I’m at the Rabbit’s Foot Meadery. It’s a Friday evening, and I’m introducing some co-workers to mead produced down the street from our office. It’s been a good Friday. This is my second visit in the same day. Why two visits? A better question is why not two visit? I guess I’m just turning into their biggest promoter. I took a friend to the meadery after lunch. When I got back, some co-workers asked how my day was going. Soon I was back again introducing more folks to the mead.
One problem - yeast can’t eat honey. It’s a preservative. I was told you can preserve an apple by submerging it in honey. I’m dying to try honey apple slices! Yum! Honey pear slices? Even better!!
But if you add some water, those yeast get a foothold. And then you can make all kinds of good stuff. Most of it sweeter than…honey. Honey wine. No grapes, just fermented honey. Honey cider. The hard kind. Infuse some fruit puree to get your flavor of choice. Honey beer. Let those yeasties munch on both honey and grains.
And then it all came together. The bartender pulled out a special mead for us to taste. Golden and translucent. With a giant red ghost pepper floating in it. An exquisite balance of heat and sweet honey.
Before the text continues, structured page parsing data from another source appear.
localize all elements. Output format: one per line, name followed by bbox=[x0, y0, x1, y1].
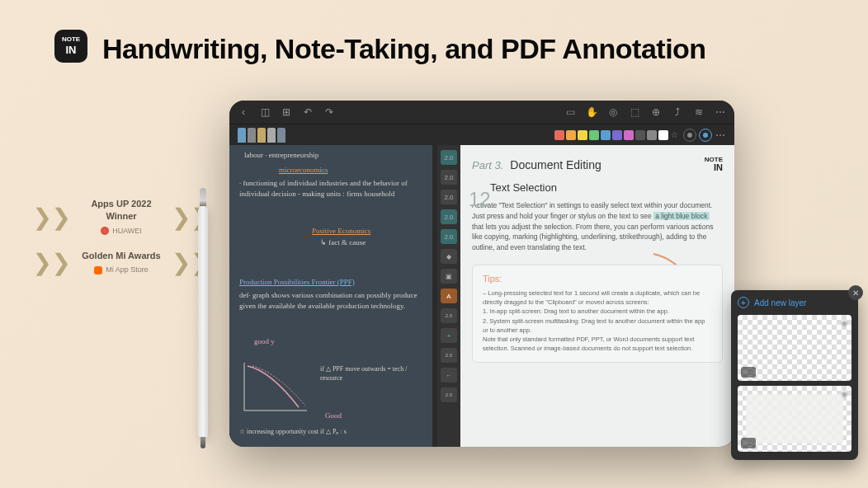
brush-preset[interactable]: 2.0 bbox=[441, 170, 457, 185]
layer-options-icon[interactable]: ⋯ bbox=[741, 367, 756, 378]
tablet-device: ‹ ◫ ⊞ ↶ ↷ ▭ ✋ ◎ ⬚ ⊕ ⤴ ≋ ⋯ ☆ ⋯ labour · e… bbox=[229, 101, 734, 447]
laurel-left-icon: ❮❮ bbox=[33, 249, 71, 276]
back-icon[interactable]: ‹ bbox=[238, 106, 249, 118]
pen-tool[interactable] bbox=[238, 128, 246, 143]
hw-text: if △ PPF move outwards = tech / resource bbox=[320, 364, 419, 382]
undo-icon[interactable]: ↶ bbox=[302, 106, 314, 118]
color-swatch[interactable] bbox=[554, 130, 564, 140]
stroke-option-2[interactable] bbox=[699, 129, 712, 142]
brush-crop[interactable]: ▣ bbox=[441, 269, 457, 284]
hand-icon[interactable]: ✋ bbox=[586, 106, 597, 118]
layers-panel[interactable]: ✕ + Add new layer ◉ ⋯ ◉ ⋯ bbox=[731, 290, 858, 460]
layer-options-icon[interactable]: ⋯ bbox=[741, 438, 756, 448]
marker-tool[interactable] bbox=[257, 128, 266, 143]
brush-panel: 2.0 2.0 2.0 2.0 2.0 ◆ ▣ A 2.0 + 2.0 ← 2.… bbox=[437, 145, 460, 447]
ppf-graph bbox=[238, 359, 312, 417]
add-layer-button[interactable]: + Add new layer bbox=[738, 297, 851, 308]
headline: Handwriting, Note-Taking, and PDF Annota… bbox=[102, 33, 706, 65]
hw-text: ☆ increasing opportunity cost if △ Pₐ : … bbox=[239, 427, 347, 436]
layer-thumbnail-2[interactable]: ◉ ⋯ bbox=[738, 386, 851, 452]
color-swatch[interactable] bbox=[635, 130, 645, 140]
hw-heading: Positive Economics bbox=[312, 226, 370, 237]
highlighted-text: a light blue block bbox=[653, 212, 709, 220]
logo-note: NOTE bbox=[62, 35, 80, 44]
layers-icon[interactable]: ≋ bbox=[693, 106, 705, 118]
toolbar-more-icon[interactable]: ⋯ bbox=[715, 129, 726, 141]
doc-title-row: Part 3. Document Editing bbox=[472, 158, 723, 171]
app-logo: NOTE IN bbox=[54, 30, 87, 63]
color-swatch[interactable] bbox=[612, 130, 622, 140]
color-swatch[interactable] bbox=[658, 130, 668, 140]
tips-box: Tips: – Long-pressing selected text for … bbox=[472, 265, 723, 363]
share-icon[interactable]: ⤴ bbox=[672, 106, 683, 118]
brush-preset[interactable]: 2.0 bbox=[441, 209, 457, 224]
hw-heading: Production Possibilities Frontier (PPF) bbox=[239, 277, 355, 288]
document-pane[interactable]: NOTEIN Part 3. Document Editing 12 Text … bbox=[460, 145, 734, 447]
part-label: Part 3. bbox=[472, 159, 503, 171]
favorite-color-icon[interactable]: ☆ bbox=[671, 130, 681, 140]
lasso-icon[interactable]: ◎ bbox=[607, 106, 619, 118]
visibility-icon[interactable]: ◉ bbox=[841, 318, 848, 327]
brush-preset[interactable]: 2.0 bbox=[441, 190, 457, 204]
highlighter-tool[interactable] bbox=[277, 128, 285, 143]
color-swatch[interactable] bbox=[566, 130, 576, 140]
tips-title: Tips: bbox=[483, 274, 712, 284]
crop-icon[interactable]: ⬚ bbox=[629, 106, 640, 118]
award-sub: Mi App Store bbox=[106, 265, 149, 275]
split-view-icon[interactable]: ◫ bbox=[259, 106, 271, 118]
color-palette bbox=[554, 130, 668, 140]
award-badge-1: ❮❮ Apps UP 2022 Winner HUAWEI ❯❯ bbox=[33, 198, 210, 236]
brush-size[interactable]: 2.0 bbox=[441, 308, 457, 323]
color-swatch[interactable] bbox=[578, 130, 587, 140]
award-title: Golden Mi Awards bbox=[76, 250, 167, 262]
plus-icon: + bbox=[738, 297, 749, 308]
brush-preset[interactable]: 2.0 bbox=[441, 229, 457, 244]
color-swatch[interactable] bbox=[624, 130, 634, 140]
visibility-icon[interactable]: ◉ bbox=[841, 389, 848, 398]
tips-body: – Long-pressing selected text for 1 seco… bbox=[483, 289, 712, 354]
hw-axis-label: Good bbox=[325, 411, 342, 421]
stroke-option-1[interactable] bbox=[683, 129, 696, 142]
color-swatch[interactable] bbox=[589, 130, 599, 140]
pen-group bbox=[238, 128, 285, 143]
brush-size[interactable]: 2.0 bbox=[441, 348, 457, 363]
pencil-tool[interactable] bbox=[248, 128, 256, 143]
hw-text: labour · entrepreneurship bbox=[244, 150, 318, 161]
hw-text: · functioning of individual industries a… bbox=[239, 178, 421, 199]
eraser-tool[interactable] bbox=[267, 128, 276, 143]
insert-icon[interactable]: ⊕ bbox=[650, 106, 662, 118]
brush-add[interactable]: + bbox=[441, 328, 457, 343]
part-title: Document Editing bbox=[510, 158, 601, 171]
select-icon[interactable]: ▭ bbox=[564, 106, 576, 118]
huawei-icon bbox=[101, 227, 109, 235]
brush-shape[interactable]: ◆ bbox=[441, 249, 457, 264]
award-badge-2: ❮❮ Golden Mi Awards Mi App Store ❯❯ bbox=[33, 249, 210, 276]
brush-text[interactable]: A bbox=[441, 289, 457, 303]
mi-icon bbox=[94, 266, 102, 274]
brush-size[interactable]: 2.0 bbox=[441, 387, 457, 402]
section-number: 12 bbox=[469, 188, 491, 211]
add-layer-label: Add new layer bbox=[754, 298, 806, 307]
logo-in: IN bbox=[66, 44, 77, 57]
hw-text: def· graph shows various combination can… bbox=[239, 290, 424, 311]
color-swatch[interactable] bbox=[647, 130, 657, 140]
grid-icon[interactable]: ⊞ bbox=[281, 106, 292, 118]
redo-icon[interactable]: ↷ bbox=[323, 106, 335, 118]
brush-back[interactable]: ← bbox=[441, 368, 457, 382]
close-icon[interactable]: ✕ bbox=[848, 285, 863, 300]
award-sub: HUAWEI bbox=[112, 226, 142, 237]
award-title: Apps UP 2022 Winner bbox=[76, 198, 167, 223]
hw-axis-label: good y bbox=[254, 336, 275, 347]
body-paragraph: Activate "Text Selection" in settings to… bbox=[472, 200, 723, 253]
app-body: labour · entrepreneurship microeconomics… bbox=[229, 145, 734, 447]
hw-text: ↳ fact & cause bbox=[320, 237, 366, 248]
brush-preset[interactable]: 2.0 bbox=[441, 150, 457, 165]
more-icon[interactable]: ⋯ bbox=[715, 106, 726, 118]
handwriting-pane[interactable]: labour · entrepreneurship microeconomics… bbox=[229, 145, 432, 447]
note-in-badge: NOTEIN bbox=[705, 157, 723, 172]
pen-toolbar: ☆ ⋯ bbox=[229, 124, 734, 145]
stylus-illustration bbox=[198, 206, 208, 437]
color-swatch[interactable] bbox=[601, 130, 611, 140]
layer-thumbnail-1[interactable]: ◉ ⋯ bbox=[738, 315, 851, 381]
laurel-left-icon: ❮❮ bbox=[33, 204, 71, 231]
So why is it called the Rabbit’s Foot? The owner was home-brewing mead. After several failed attempts, he finally got a batch that looked like it was working out. Golden clear. The next day it was cloudy and discolored. For no good reason. Well. His daughter had dropped in her lucky Rabbit’s Foot to help him succeed. Yeah, ruined the batch with contaminants and coloring. But he decided that if he ever opened a meadery, he would call it the Rabbit’s Foot. And so he did.